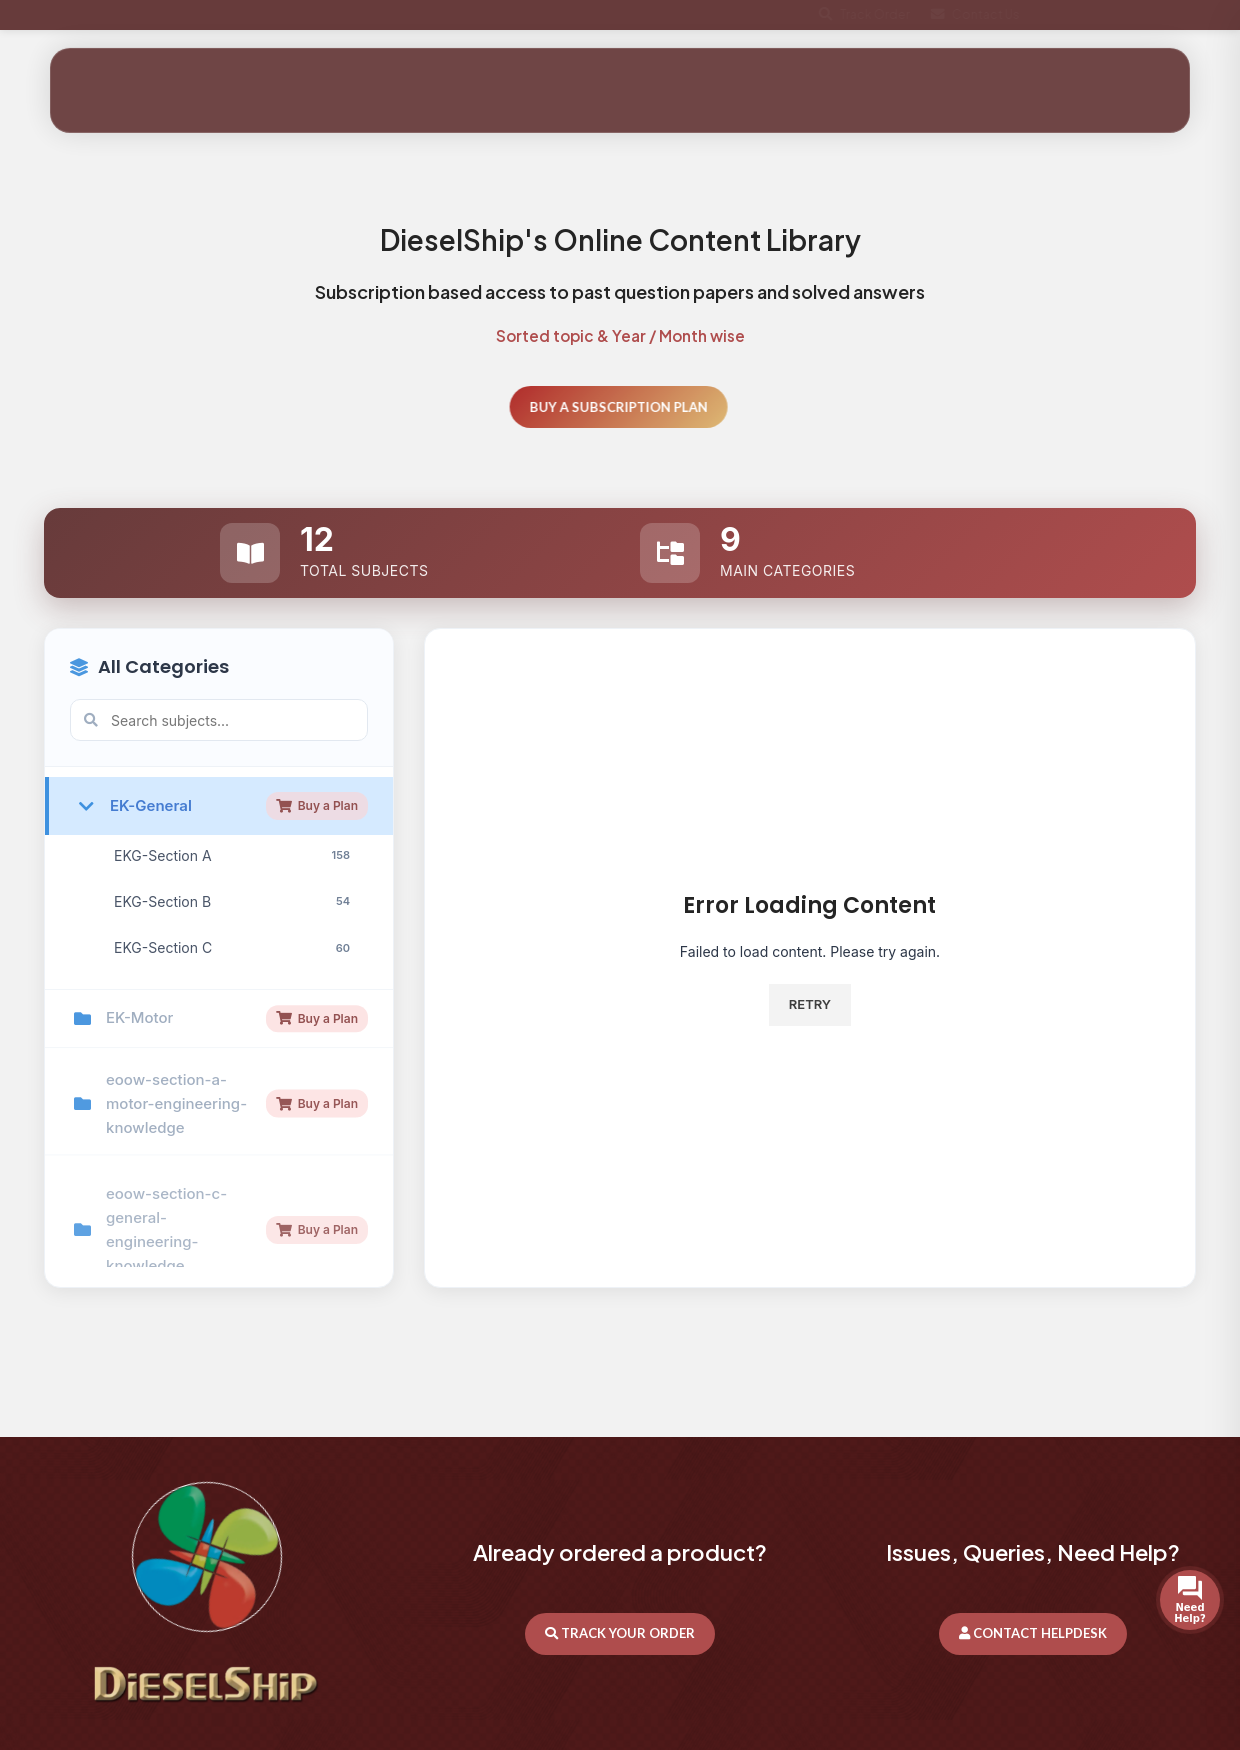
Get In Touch (1122, 81)
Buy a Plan (317, 913)
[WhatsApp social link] (1192, 15)
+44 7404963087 (109, 14)
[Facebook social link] (1120, 15)
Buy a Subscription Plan (586, 407)
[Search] (939, 81)
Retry (810, 1004)
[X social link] (1156, 15)
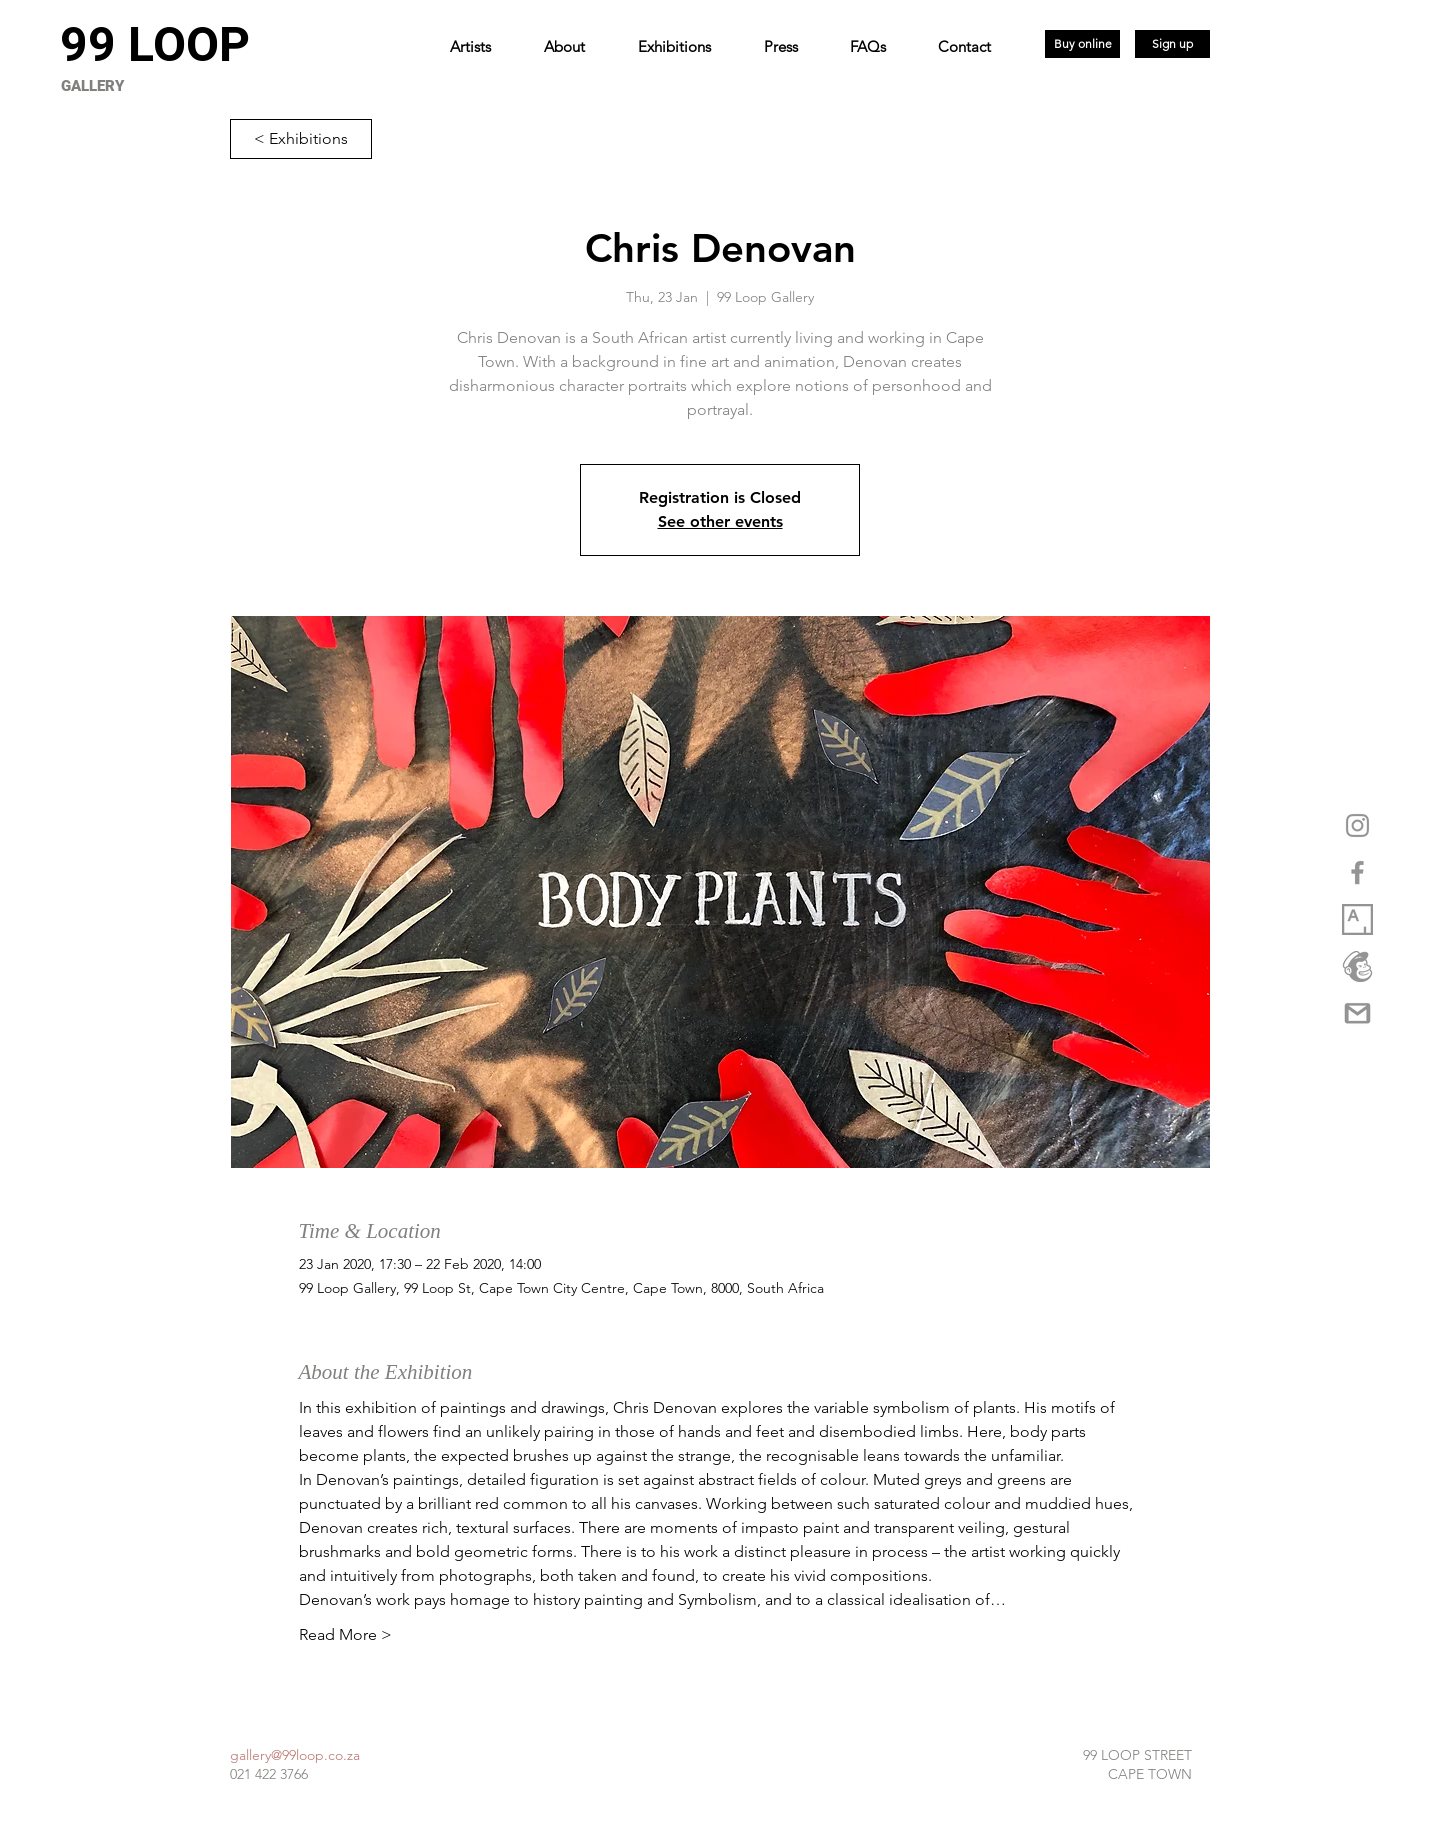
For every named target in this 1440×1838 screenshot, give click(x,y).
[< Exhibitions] (301, 139)
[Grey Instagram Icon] (1357, 825)
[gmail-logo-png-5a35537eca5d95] (1357, 1013)
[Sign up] (1172, 44)
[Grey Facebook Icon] (1357, 872)
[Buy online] (1082, 44)
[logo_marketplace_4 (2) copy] (1357, 966)
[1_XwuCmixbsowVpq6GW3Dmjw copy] (1357, 919)
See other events (720, 521)
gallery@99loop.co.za (295, 1755)
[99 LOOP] (154, 45)
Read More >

────────────────────────────────────────

- ASSIGNED TASK: The stretch of entries above that starts with the line containing "For every named" and goes on through the line containing "See other events (720, 521)" is to be transcribed exactly, and no other line is to be transcribed.

- SOLVED PROBLEM:
For every named target in this 1440×1838 screenshot, give click(x,y).
[< Exhibitions] (301, 139)
[Grey Instagram Icon] (1357, 825)
[gmail-logo-png-5a35537eca5d95] (1357, 1013)
[Sign up] (1172, 44)
[Grey Facebook Icon] (1357, 872)
[Buy online] (1082, 44)
[logo_marketplace_4 (2) copy] (1357, 966)
[1_XwuCmixbsowVpq6GW3Dmjw copy] (1357, 919)
See other events (720, 521)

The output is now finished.